== Information

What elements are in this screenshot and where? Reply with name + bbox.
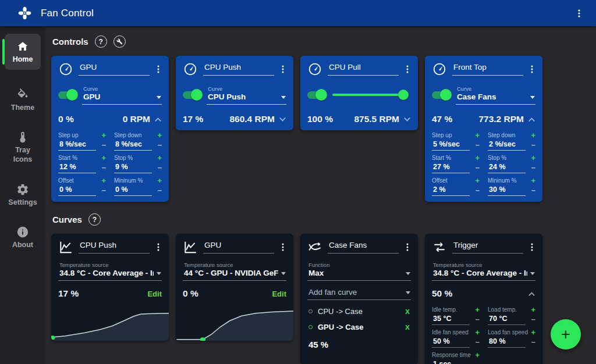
decrement-button[interactable]: − <box>475 315 480 325</box>
decrement-button[interactable]: − <box>101 186 106 196</box>
increment-button[interactable]: + <box>475 155 480 161</box>
increment-button[interactable]: + <box>157 178 162 184</box>
decrement-button[interactable]: − <box>475 361 480 364</box>
increment-button[interactable]: + <box>531 178 535 184</box>
edit-curve-button[interactable]: Edit <box>147 290 162 298</box>
curve-name-input[interactable]: CPU Push <box>79 241 150 254</box>
increment-button[interactable]: + <box>531 330 535 336</box>
param-value[interactable]: 0 % <box>114 184 152 196</box>
increment-button[interactable]: + <box>475 330 480 336</box>
param-value[interactable]: 9 % <box>114 162 152 173</box>
param-value[interactable]: 70 °C <box>488 313 526 325</box>
decrement-button[interactable]: − <box>531 186 535 196</box>
collapse-chevron-up-icon[interactable] <box>154 117 162 122</box>
sidebar-item-home[interactable]: Home <box>5 34 41 70</box>
temperature-source-select[interactable]: Temperature source 44 °C - GPU - NVIDIA … <box>183 262 286 281</box>
increment-button[interactable]: + <box>531 307 535 313</box>
add-button[interactable]: + <box>551 319 581 349</box>
increment-button[interactable]: + <box>157 133 162 138</box>
collapse-chevron-up-icon[interactable] <box>528 291 535 297</box>
increment-button[interactable]: + <box>101 155 106 161</box>
decrement-button[interactable]: − <box>475 338 480 348</box>
decrement-button[interactable]: − <box>531 315 535 325</box>
curve-select[interactable]: Curve GPU <box>82 85 162 105</box>
increment-button[interactable]: + <box>531 155 535 161</box>
param-value[interactable]: 30 % <box>488 184 526 196</box>
increment-button[interactable]: + <box>475 307 480 313</box>
decrement-button[interactable]: − <box>475 163 480 173</box>
decrement-button[interactable]: − <box>157 141 162 151</box>
add-fan-curve-select[interactable]: Add fan curve <box>307 288 411 300</box>
decrement-button[interactable]: − <box>101 141 106 151</box>
fan-enable-toggle[interactable] <box>58 91 76 99</box>
decrement-button[interactable]: − <box>475 141 480 151</box>
fan-curve-graph[interactable] <box>176 306 293 341</box>
sidebar-item-theme[interactable]: Theme <box>6 88 40 113</box>
increment-button[interactable]: + <box>101 133 106 138</box>
decrement-button[interactable]: − <box>475 186 480 196</box>
curve-select[interactable]: Curve Case Fans <box>456 85 535 105</box>
appbar-kebab-menu-icon[interactable] <box>573 6 586 20</box>
wrench-icon[interactable] <box>113 35 126 48</box>
increment-button[interactable]: + <box>101 178 106 184</box>
param-value[interactable]: 0 % <box>58 184 96 196</box>
curve-name-input[interactable]: GPU <box>203 241 274 254</box>
param-value[interactable]: 35 °C <box>432 313 470 325</box>
param-value[interactable]: 12 % <box>58 162 96 173</box>
fan-enable-toggle[interactable] <box>307 91 325 99</box>
fan-name-input[interactable]: CPU Pull <box>328 63 399 76</box>
kebab-menu-icon[interactable] <box>279 241 286 253</box>
fan-enable-toggle[interactable] <box>432 91 450 99</box>
kebab-menu-icon[interactable] <box>155 241 162 253</box>
fan-name-input[interactable]: Front Top <box>452 63 523 76</box>
param-value[interactable]: 50 % <box>432 336 470 348</box>
increment-button[interactable]: + <box>157 155 162 161</box>
decrement-button[interactable]: − <box>101 163 106 173</box>
collapse-chevron-up-icon[interactable] <box>528 117 535 122</box>
param-value[interactable]: 5 %/sec <box>432 139 470 151</box>
decrement-button[interactable]: − <box>157 186 162 196</box>
temperature-source-select[interactable]: Temperature source 34.8 °C - Core Averag… <box>432 262 535 281</box>
fan-name-input[interactable]: CPU Push <box>203 63 274 76</box>
increment-button[interactable]: + <box>475 133 480 138</box>
increment-button[interactable]: + <box>531 133 535 138</box>
increment-button[interactable]: + <box>475 178 480 184</box>
temperature-source-select[interactable]: Temperature source 34.8 °C - Core Averag… <box>58 262 162 281</box>
param-value[interactable]: 24 % <box>488 162 526 173</box>
curve-select[interactable]: Curve CPU Push <box>207 85 286 105</box>
param-value[interactable]: 80 % <box>488 336 526 348</box>
param-value[interactable]: 2 % <box>432 184 470 196</box>
help-icon[interactable]: ? <box>88 213 101 226</box>
fan-curve-graph[interactable] <box>51 306 169 341</box>
param-value[interactable]: 8 %/sec <box>114 139 152 151</box>
help-icon[interactable]: ? <box>95 35 107 48</box>
remove-curve-button[interactable]: X <box>405 308 410 315</box>
param-value[interactable]: 2 %/sec <box>488 139 526 151</box>
decrement-button[interactable]: − <box>157 163 162 173</box>
curve-name-input[interactable]: Case Fans <box>328 241 399 254</box>
curve-name-input[interactable]: Trigger <box>452 241 523 254</box>
sidebar-item-tray-icons[interactable]: Tray Icons <box>6 131 40 164</box>
sidebar-item-settings[interactable]: Settings <box>6 183 40 208</box>
kebab-menu-icon[interactable] <box>404 241 411 253</box>
param-value[interactable]: 1 sec <box>432 359 470 364</box>
fan-name-input[interactable]: GPU <box>79 63 150 76</box>
expand-chevron-down-icon[interactable] <box>279 117 286 122</box>
function-select[interactable]: Function Max <box>307 262 411 281</box>
decrement-button[interactable]: − <box>531 338 535 348</box>
increment-button[interactable]: + <box>475 352 480 358</box>
decrement-button[interactable]: − <box>531 163 535 173</box>
sidebar-item-about[interactable]: About <box>6 226 40 250</box>
edit-curve-button[interactable]: Edit <box>272 290 286 298</box>
decrement-button[interactable]: − <box>531 141 535 151</box>
slider-thumb[interactable] <box>398 90 409 100</box>
param-value[interactable]: 27 % <box>432 162 470 173</box>
fan-enable-toggle[interactable] <box>183 91 201 99</box>
kebab-menu-icon[interactable] <box>528 241 535 253</box>
manual-speed-slider[interactable] <box>332 94 406 96</box>
param-value[interactable]: 8 %/sec <box>58 139 96 151</box>
kebab-menu-icon[interactable] <box>155 63 162 75</box>
kebab-menu-icon[interactable] <box>404 63 411 75</box>
remove-curve-button[interactable]: X <box>405 324 410 331</box>
kebab-menu-icon[interactable] <box>279 63 286 75</box>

====

> **Brief**
All entries above are to be set down word for word, and the pictures are to be left out.

> **Expected output**
What elements are in this screenshot and where? Reply with name + bbox.
decrement-button[interactable]: − <box>475 315 480 325</box>
decrement-button[interactable]: − <box>101 186 106 196</box>
increment-button[interactable]: + <box>475 155 480 161</box>
increment-button[interactable]: + <box>157 178 162 184</box>
decrement-button[interactable]: − <box>475 361 480 364</box>
increment-button[interactable]: + <box>531 178 535 184</box>
edit-curve-button[interactable]: Edit <box>147 290 162 298</box>
curve-name-input[interactable]: CPU Push <box>79 241 150 254</box>
increment-button[interactable]: + <box>531 330 535 336</box>
param-value[interactable]: 0 % <box>114 184 152 196</box>
increment-button[interactable]: + <box>475 330 480 336</box>
param-value[interactable]: 9 % <box>114 162 152 173</box>
param-value[interactable]: 70 °C <box>488 313 526 325</box>
decrement-button[interactable]: − <box>531 186 535 196</box>
collapse-chevron-up-icon[interactable] <box>154 117 162 122</box>
sidebar-item-home[interactable]: Home <box>5 34 41 70</box>
temperature-source-select[interactable]: Temperature source 44 °C - GPU - NVIDIA … <box>183 262 286 281</box>
increment-button[interactable]: + <box>531 307 535 313</box>
add-button[interactable]: + <box>551 319 581 349</box>
increment-button[interactable]: + <box>157 133 162 138</box>
collapse-chevron-up-icon[interactable] <box>528 291 535 297</box>
increment-button[interactable]: + <box>101 155 106 161</box>
decrement-button[interactable]: − <box>475 338 480 348</box>
decrement-button[interactable]: − <box>531 315 535 325</box>
curve-select[interactable]: Curve GPU <box>82 85 162 105</box>
increment-button[interactable]: + <box>531 155 535 161</box>
param-value[interactable]: 30 % <box>488 184 526 196</box>
increment-button[interactable]: + <box>475 307 480 313</box>
decrement-button[interactable]: − <box>475 163 480 173</box>
decrement-button[interactable]: − <box>157 141 162 151</box>
add-fan-curve-select[interactable]: Add fan curve <box>307 288 411 300</box>
decrement-button[interactable]: − <box>101 141 106 151</box>
fan-enable-toggle[interactable] <box>58 91 76 99</box>
decrement-button[interactable]: − <box>475 141 480 151</box>
fan-curve-graph[interactable] <box>176 306 293 341</box>
sidebar-item-theme[interactable]: Theme <box>6 88 40 113</box>
increment-button[interactable]: + <box>101 133 106 138</box>
decrement-button[interactable]: − <box>475 186 480 196</box>
curve-select[interactable]: Curve Case Fans <box>456 85 535 105</box>
appbar-kebab-menu-icon[interactable] <box>573 6 586 20</box>
wrench-icon[interactable] <box>113 35 126 48</box>
increment-button[interactable]: + <box>101 178 106 184</box>
param-value[interactable]: 0 % <box>58 184 96 196</box>
curve-name-input[interactable]: GPU <box>203 241 274 254</box>
param-value[interactable]: 35 °C <box>432 313 470 325</box>
param-value[interactable]: 12 % <box>58 162 96 173</box>
fan-enable-toggle[interactable] <box>307 91 325 99</box>
fan-name-input[interactable]: CPU Pull <box>328 63 399 76</box>
kebab-menu-icon[interactable] <box>279 241 286 253</box>
fan-enable-toggle[interactable] <box>432 91 450 99</box>
kebab-menu-icon[interactable] <box>155 241 162 253</box>
fan-name-input[interactable]: Front Top <box>452 63 523 76</box>
param-value[interactable]: 50 % <box>432 336 470 348</box>
increment-button[interactable]: + <box>157 155 162 161</box>
decrement-button[interactable]: − <box>101 163 106 173</box>
collapse-chevron-up-icon[interactable] <box>528 117 535 122</box>
param-value[interactable]: 5 %/sec <box>432 139 470 151</box>
decrement-button[interactable]: − <box>157 186 162 196</box>
temperature-source-select[interactable]: Temperature source 34.8 °C - Core Averag… <box>432 262 535 281</box>
fan-name-input[interactable]: CPU Push <box>203 63 274 76</box>
increment-button[interactable]: + <box>475 133 480 138</box>
increment-button[interactable]: + <box>531 133 535 138</box>
increment-button[interactable]: + <box>475 178 480 184</box>
temperature-source-select[interactable]: Temperature source 34.8 °C - Core Averag… <box>58 262 162 281</box>
param-value[interactable]: 24 % <box>488 162 526 173</box>
curve-select[interactable]: Curve CPU Push <box>207 85 286 105</box>
param-value[interactable]: 80 % <box>488 336 526 348</box>
param-value[interactable]: 2 % <box>432 184 470 196</box>
help-icon[interactable]: ? <box>88 213 101 226</box>
fan-curve-graph[interactable] <box>51 306 169 341</box>
param-value[interactable]: 8 %/sec <box>114 139 152 151</box>
help-icon[interactable]: ? <box>95 35 107 48</box>
remove-curve-button[interactable]: X <box>405 308 410 315</box>
param-value[interactable]: 2 %/sec <box>488 139 526 151</box>
decrement-button[interactable]: − <box>157 163 162 173</box>
curve-name-input[interactable]: Case Fans <box>328 241 399 254</box>
curve-name-input[interactable]: Trigger <box>452 241 523 254</box>
sidebar-item-tray-icons[interactable]: Tray Icons <box>6 131 40 164</box>
sidebar-item-settings[interactable]: Settings <box>6 183 40 208</box>
kebab-menu-icon[interactable] <box>404 241 411 253</box>
param-value[interactable]: 1 sec <box>432 359 470 364</box>
fan-name-input[interactable]: GPU <box>79 63 150 76</box>
expand-chevron-down-icon[interactable] <box>279 117 286 122</box>
function-select[interactable]: Function Max <box>307 262 411 281</box>
decrement-button[interactable]: − <box>531 338 535 348</box>
increment-button[interactable]: + <box>475 352 480 358</box>
decrement-button[interactable]: − <box>531 163 535 173</box>
sidebar-item-about[interactable]: About <box>6 226 40 250</box>
edit-curve-button[interactable]: Edit <box>272 290 286 298</box>
decrement-button[interactable]: − <box>531 141 535 151</box>
slider-thumb[interactable] <box>398 90 409 100</box>
param-value[interactable]: 27 % <box>432 162 470 173</box>
fan-enable-toggle[interactable] <box>183 91 201 99</box>
kebab-menu-icon[interactable] <box>528 241 535 253</box>
manual-speed-slider[interactable] <box>332 94 406 96</box>
param-value[interactable]: 8 %/sec <box>58 139 96 151</box>
kebab-menu-icon[interactable] <box>155 63 162 75</box>
kebab-menu-icon[interactable] <box>404 63 411 75</box>
remove-curve-button[interactable]: X <box>405 324 410 331</box>
kebab-menu-icon[interactable] <box>279 63 286 75</box>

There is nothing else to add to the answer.